4 yıldır geçirdiğim atakların ne oldugunu sonunda anladığım hastalık. Benimle aynı şeyleri yaşamış insanların yazdıklarını okumak şu an çok ilginc geliyor. Sanırım omur boyu bir ilaca bağlı kalmam gerekiyormuş. Aksi takdirde bobrekler iflas edebilirmiş.

Günün herhangi bir saati ansızın karnınızın kapısını çalar bu ataklar. Ve dersiniz ki, aa özel günüm geldiii. (iyi ki dişi değilim zira bu çifte periyot anlamına gelecekti)
Daha sonra ağrı ara ara burdayım aga unutma der. Kafasına göre bağırsaklarda takılır. Saat 9 ile 12 arasinda ise artık hazırliklar tamamlanmıştır. Aralıksız sabaha kadar süren bir ağrı baslar.

Go!

ilk 2 saat: Yatakta kivranir, ayaga kalkar, oturur, en acisiz pozisyonu bulmak için ugrasirsiniz. Attığınız haplar bi sike yaramaz.

2-4: Artık karnınıza girecek bir bıçağa bu ağrıyı degismeye hazirsiniz. Dünyadaki, tanımadığınız masum bir insanın olumune karar verip izlemeye karşılıkk geçmesini de kabul edebilirsiniz. Sağlığınızin ne kadar güzel olduğu hakkinda derin dusunceler...

4-6: Mazoşist evre. Eheh evet gulmeye başlarsınız artık. Acı dedigin nedir ki? Beyninin sen tehlikenin farkında ol diye yarattığı bir sey. Peki acı, neden kotu gelir insana? Alt tarafı bir his değil midir? Kotu gelmemesi belki senin elindedir acı denen şeyin?

6-8: karnında gezninen agri yavas yavas sağ alta, apandisin altina kayar. Bunun sebebi bağırsak ustu lenf bezlerinin şişmesidir herkes bilmez. Artık gecmeye ve rahatlamaya baslar yavastan bu arada yarı uyur vaziyette zamani hızlı geçirebilirsiniz.

Sonrasinda doktora gidildiğinde basiniza gelebilecek kötü bir sey de sorumsuz cakal doktorlardir. Tak diye apandisinizi ceker alirlar. Belirtilerin çoğu uyar cunku.

Bende de suphelendiler zamanında ama adamın polikliniğinde "gereksiz riskler alan doktorlar, bla bla.." yazıyordu dikkat etmiştim. Müşaade altinda tutup saldı. iyi doktordu.

Çoğu kişi internette 3 gün süren falan yazmış. Tamam sağ alttaki şişlik 2 gun duruyor ama onla yaşanıyor. Ters harekette hafif acıyo hepsi bu. Biri ekşide son 12 saat yataga baglisiniz kemikleriniz çıkacak gibi olur falan demiş hasktir dedim beni 1 gecede mahvediyor 3 gun çekilmez abi. O kadarını yaşamadim artık neden bilmiyorum.

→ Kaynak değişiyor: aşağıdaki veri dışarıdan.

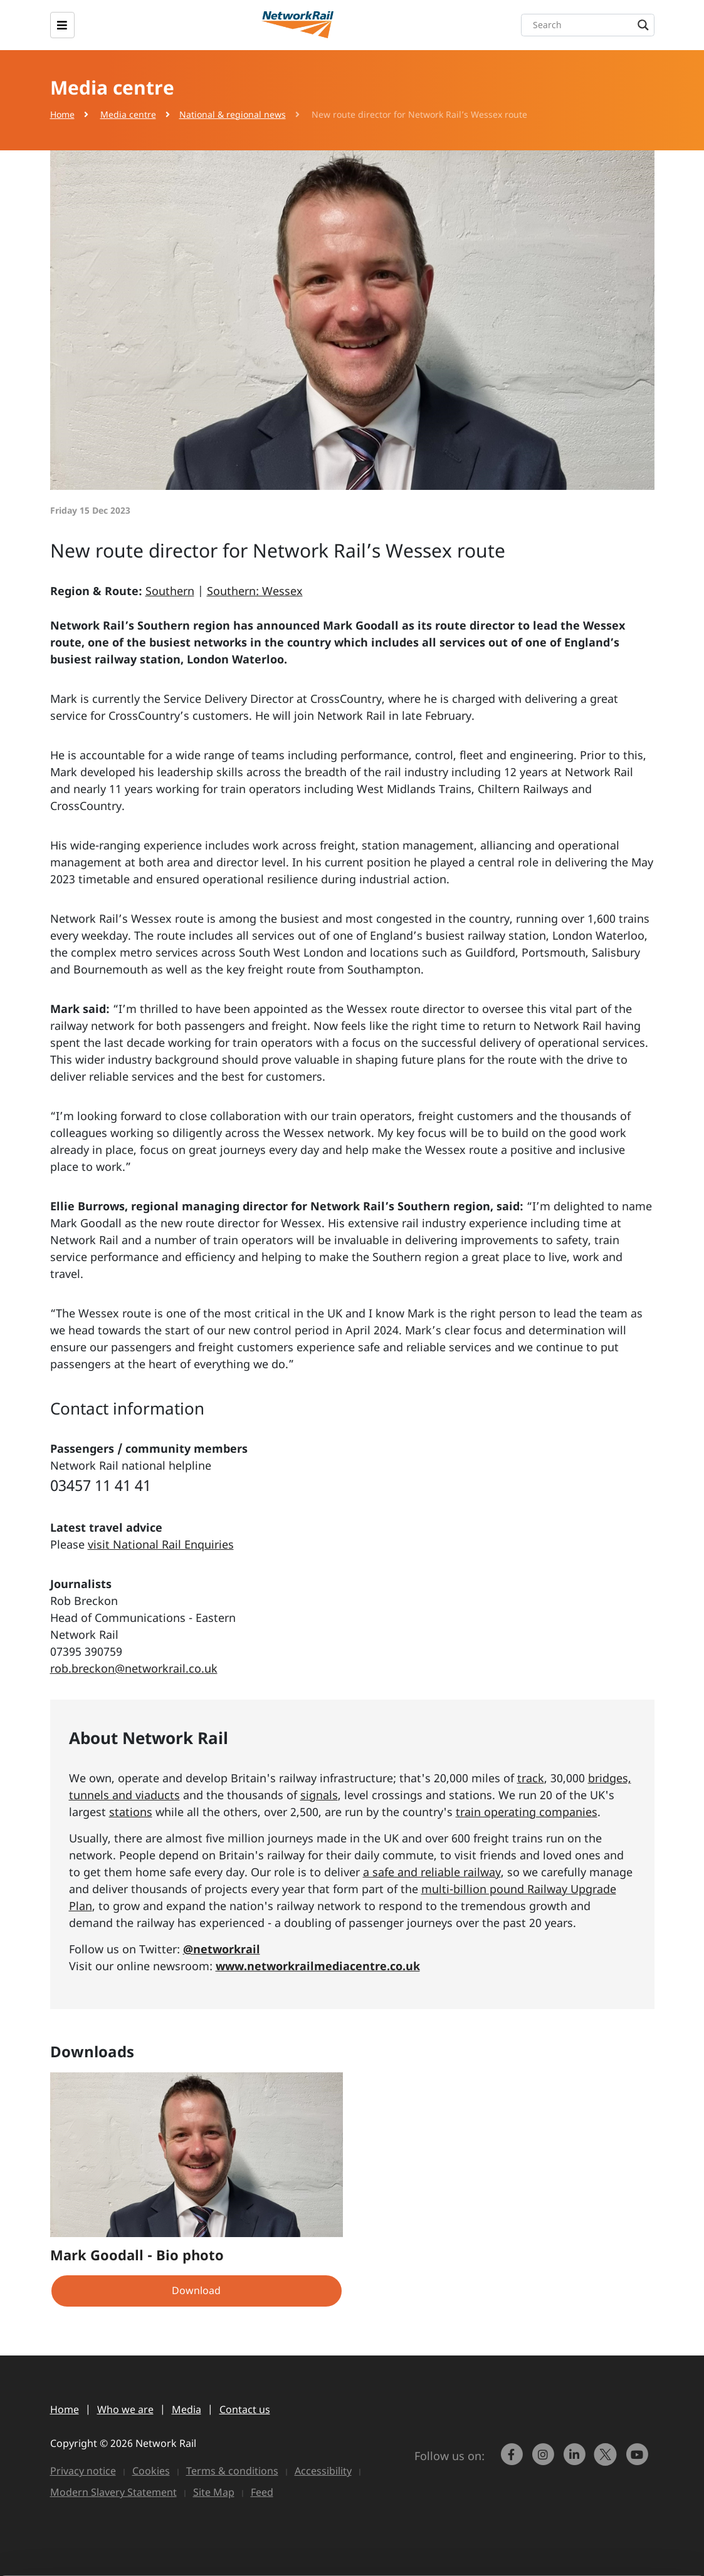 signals (319, 1794)
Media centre (128, 114)
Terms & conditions (232, 2471)
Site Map (213, 2492)
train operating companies (526, 1811)
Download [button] (196, 2290)
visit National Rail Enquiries (161, 1544)
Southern (169, 590)
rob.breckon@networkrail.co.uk (134, 1668)
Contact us (244, 2409)
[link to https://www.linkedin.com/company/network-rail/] (575, 2460)
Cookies (151, 2471)
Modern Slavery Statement (113, 2492)
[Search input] (591, 25)
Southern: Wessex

Hayatım boyunca ilac kullanacağım kronik bir hastaligi kabullenmek tuhaf hissettiriyor. 19 yaşında Mutant olduğumu öğrendim. Eyvallah doğa ana.
tam anlamıyla tedavisi mümkün değildir. böbreklerin iflas etmesine sebebiyet verir zamanla. kolşisin adı verilen ilaca vücudunuz yanıt verirse bu hastalık kontrol edilebilir.
ölene dek insanı bırakmayan ilettir. 5 yaşından beri bu hastalıkla beraberim, bi kaç yıldır da bıraktım kolsin içmeyi. resmen hayata meydan okuyorum gibi bi şey. biterse bitsin böbreğim, biktim o tadı en tatlı şekerden bile tatlı olan o hapları içmeyi. sen mi büyüksün ben mi eey fmf!! (öldü).